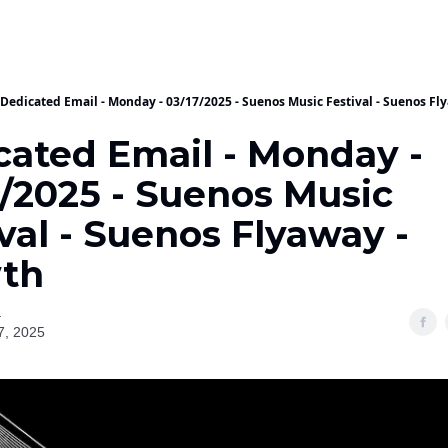
Dedicated Email - Monday - 03/17/2025 - Suenos Music Festival - Suenos Fl
cated Email - Monday -
7/2025 - Suenos Music
val - Suenos Flyaway -
th
a
7, 2025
··········
Your task ::
I need every line of the data that has the word "Email"; please list them.

Response for this exercise ::
Dedicated Email - Monday - 03/17/2025 - Suenos Music Festival - Suenos Fl
cated Email - Monday -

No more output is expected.